Pierwszy rok wdrażania metodologii 50/50 w szkołach i innych budynkach użyteczności publicznej już się zakończył i teraz czas na jego ocenę! Zapytaliśmy przedstawicieli zaangażowanych placówek o ich doświadczenia, opinie i sugestie na przyszłość. Łącznie przygotowaliśmy dwa zestawy pytań - jeden przeznaczony dla nauczycieli, a drugi dla przedstawicieli pozostałych instytucji. Zostały one przetłumaczone na wszystkie języki projektu, a odpowiedzi zostały zebrane za pomocą internetowego kwestionariusza, co znacznie ułatwiło i przyspieszyło cały proces.
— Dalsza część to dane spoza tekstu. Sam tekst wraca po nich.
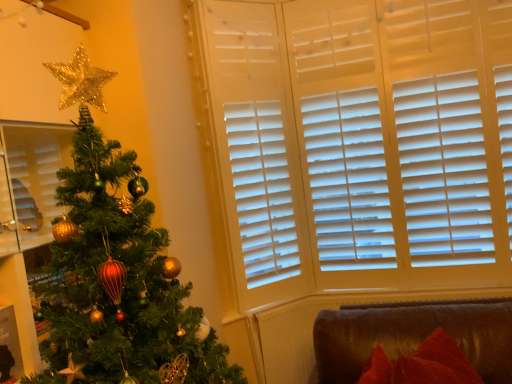 Question: From their relative heights in the image, would you say velvet red cushion at lower right is taller or shorter than shiny green christmas tree at left?

Choices:
 (A) tall
 (B) short

Answer: (B)

Question: Relative to shiny green christmas tree at left, is velvet red cushion at lower right in front or behind?

Choices:
 (A) behind
 (B) front

Answer: (A)

Question: Based on their sizes in the image, would you say velvet red cushion at lower right is bigger or smaller than shiny green christmas tree at left?

Choices:
 (A) small
 (B) big

Answer: (A)

Question: Considering the positions of shiny green christmas tree at left and velvet red cushion at lower right in the image, is shiny green christmas tree at left wider or thinner than velvet red cushion at lower right?

Choices:
 (A) wide
 (B) thin

Answer: (A)

Question: From their relative heights in the image, would you say shiny green christmas tree at left is taller or shorter than velvet red cushion at lower right?

Choices:
 (A) short
 (B) tall

Answer: (B)

Question: From the image's perspective, is shiny green christmas tree at left above or below velvet red cushion at lower right?

Choices:
 (A) above
 (B) below

Answer: (A)

Question: Based on their sizes in the image, would you say shiny green christmas tree at left is bigger or smaller than velvet red cushion at lower right?

Choices:
 (A) small
 (B) big

Answer: (B)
Łącznie 314 szkół i 12 innych instytucji wypełniło kwestionariusz, a ocena projektu okazała się bardzo pozytywna. Większość szkół uważa, że jest on interesujący i użyteczny, zarówno z punktu widzenia uczniów jak i nauczycieli. Respondenci wierzą, że projekt przynosi pozytywne rezultaty, a w jego efekcie wzrasta świadomość energetyczna i wiedza całej społeczności szkolnej, co z kolei prowadzi do zmiany nawyków związanych z wykorzystaniem energii. Nie brakuje jednak wyzwań, którym realizatorzy projektu muszą stawić czoła. Największym z nich jest znalezienie czasu na realizację zaplanowanych działań w ramach - raczej napiętego - harmonogramu pracy szkoły. Dni szkolne wypełnione są działaniami, podstawa programowa musi być realizowana, a szkoły uczestniczą również w innych ciekawych projektach, więc zadanie to nie jest łatwe. Sporym wyzwaniem - zwłaszcza w większych placówkach - jest również dotarcie z energooszczędnym przekazem do całej społeczności szkolnej i włączenie jej we wspólny wysiłek na rzecz ograniczenia zużycia energii. Nauczyciele jednak nie ustają w wysiłkach, by z powodzeniem wdrożyć poszczególne kroki metodologii 50/50, gdyż są przekonani, że temat oszczędzania energii i ochrony środowiska jest tak ważny, że należy znaleźć dla niego miejsce w programie pracy szkoły.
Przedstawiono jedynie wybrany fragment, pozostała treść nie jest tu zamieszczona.